Only board member resigns from his function
The Supreme Court, in its resolution of March 31, 2016, file number III CZP 89/15, explained to whom a member of the management board should resign from this function. This issue was submitted to the Court, as the Code of Commercial Companies does not specify who represents the company when submitting a declaration of resignation by a management board member. In the issued resolution, the Supreme Court paid particular attention to the case where the only partner or shareholder is also the only member of the management board. What should the resignation of the only management board member look like?
Resignation of a board member
The resignation of a member of the management board from the function shall terminate the mandate by operation of law. On the other hand, the provisions on termination of the order by the contracting party shall apply to the submission of the resignation itself. It follows that the declaration of will to resign is a unilateral act that does not require acceptance, i.e. consent to it. However, the declaration must be submitted to a person authorized to represent the company.
What form should resignation of the only management board member take?
In the opinion of the Supreme Court, when the sole partner or shareholder of the company is also the sole member of the management board, his declaration of resignation should be submitted in the form of a notarial deed. The notary then notifies the registry court of such a legal act by sending an extract from the notarial deed.
To whom should the resignation of the only management board member be submitted?
The Supreme Court indicates two options for resignation: by the sole member of the management board and by all members of the management board. According to the Court, the declaration of resignation may be submitted to the company's proxy. Then a situation may arise where after all members have submitted their resignation, only a commercial proxy will remain in the company.

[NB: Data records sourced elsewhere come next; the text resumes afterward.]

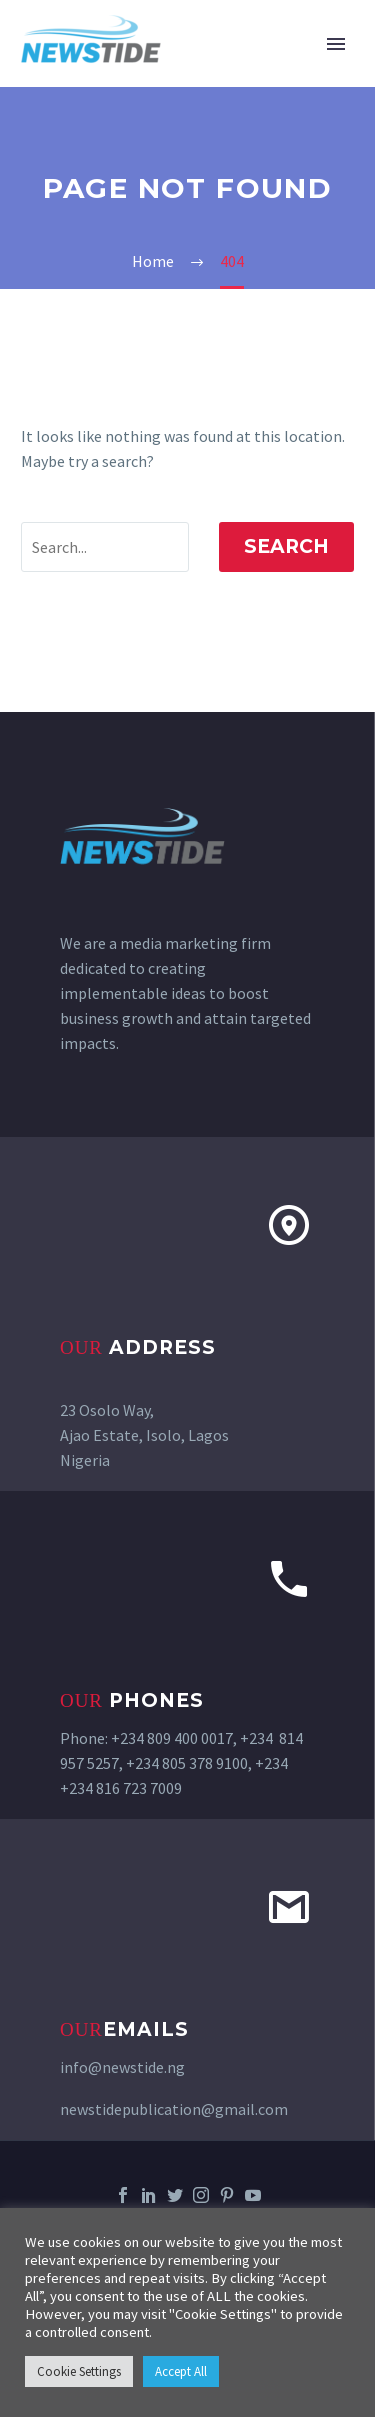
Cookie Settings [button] (79, 2371)
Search (286, 546)
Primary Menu (336, 44)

Particularly noteworthy is the second view of the Supreme Court expressed in the resolution, referring to the resignation of the only member of the management board from the function.
If the company does not have a proxy, and the only partner or shareholder is the only member of the management board, the resignation of the only management board member may be handed over to himself.

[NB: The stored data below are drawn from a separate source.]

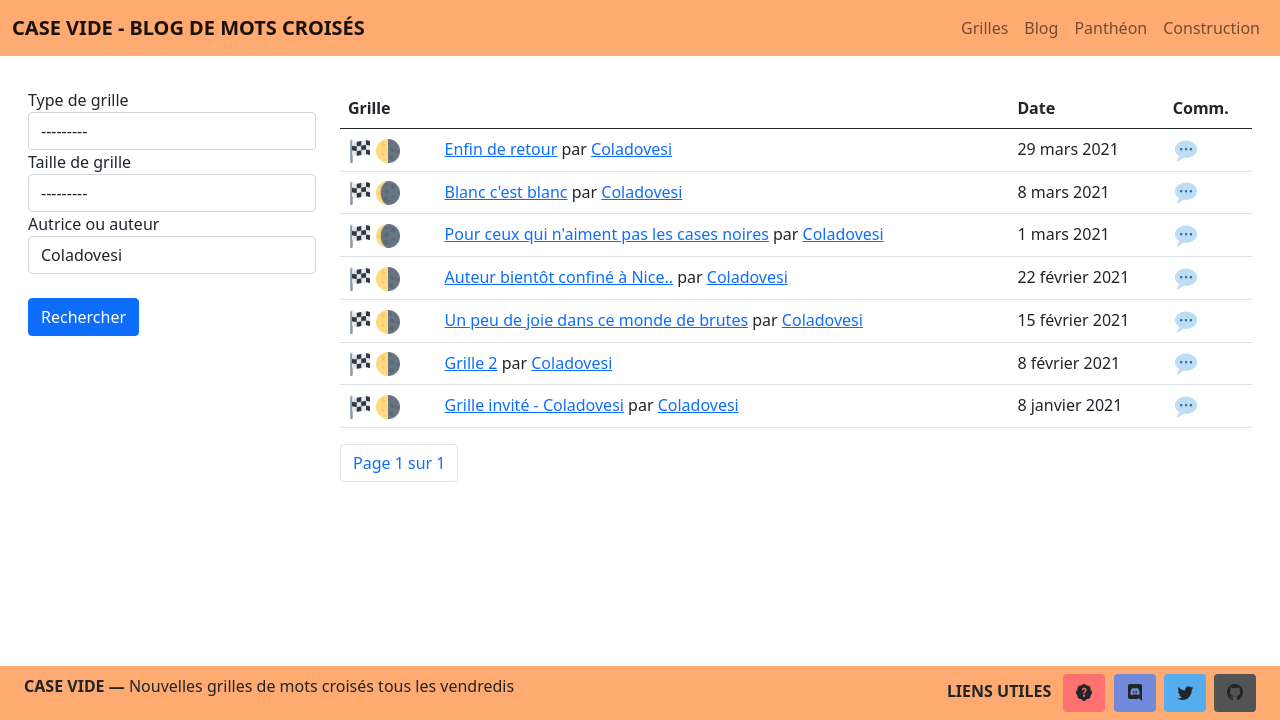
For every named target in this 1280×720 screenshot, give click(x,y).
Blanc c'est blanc (506, 192)
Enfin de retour (501, 149)
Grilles (984, 28)
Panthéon (1110, 28)
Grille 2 (471, 363)
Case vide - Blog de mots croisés (188, 27)
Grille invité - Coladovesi (534, 405)
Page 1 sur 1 (399, 463)
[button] (1084, 693)
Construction (1211, 28)
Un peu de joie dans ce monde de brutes (597, 320)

Such a conclusion results directly from the justification of the resolution: There are no justified obstacles to passive representation of the company in cases of a written or electronic declaration of resignation from the function of the only management board member or all members of the management board resigning at the same time who resigned.
It is also worth noting that this view of the Supreme Court is supported by its statement that the resignation of the only member of the management board from the function may not be subject to any restrictions. Hence, the resigning only member of the management board is not legally obliged to take steps to appoint a new management board. However, the Supreme Court emphasized that: By submitting a declaration of resignation and taking, either earlier or in the event of postponement of resignation - later, appropriate actions, justified by resignation, protect against possible liability for damage that the company could suffer as a result of resignation. Therefore, a management board member resigning from the function should take care to protect himself against any damage that may be incurred by the company as a result of his resignation.
In addition, the Supreme Court indicates one more possibility for the sole member of the management board to resign - the resigning person may appoint a company's attorney specifically for the purpose of accepting his resignation statement.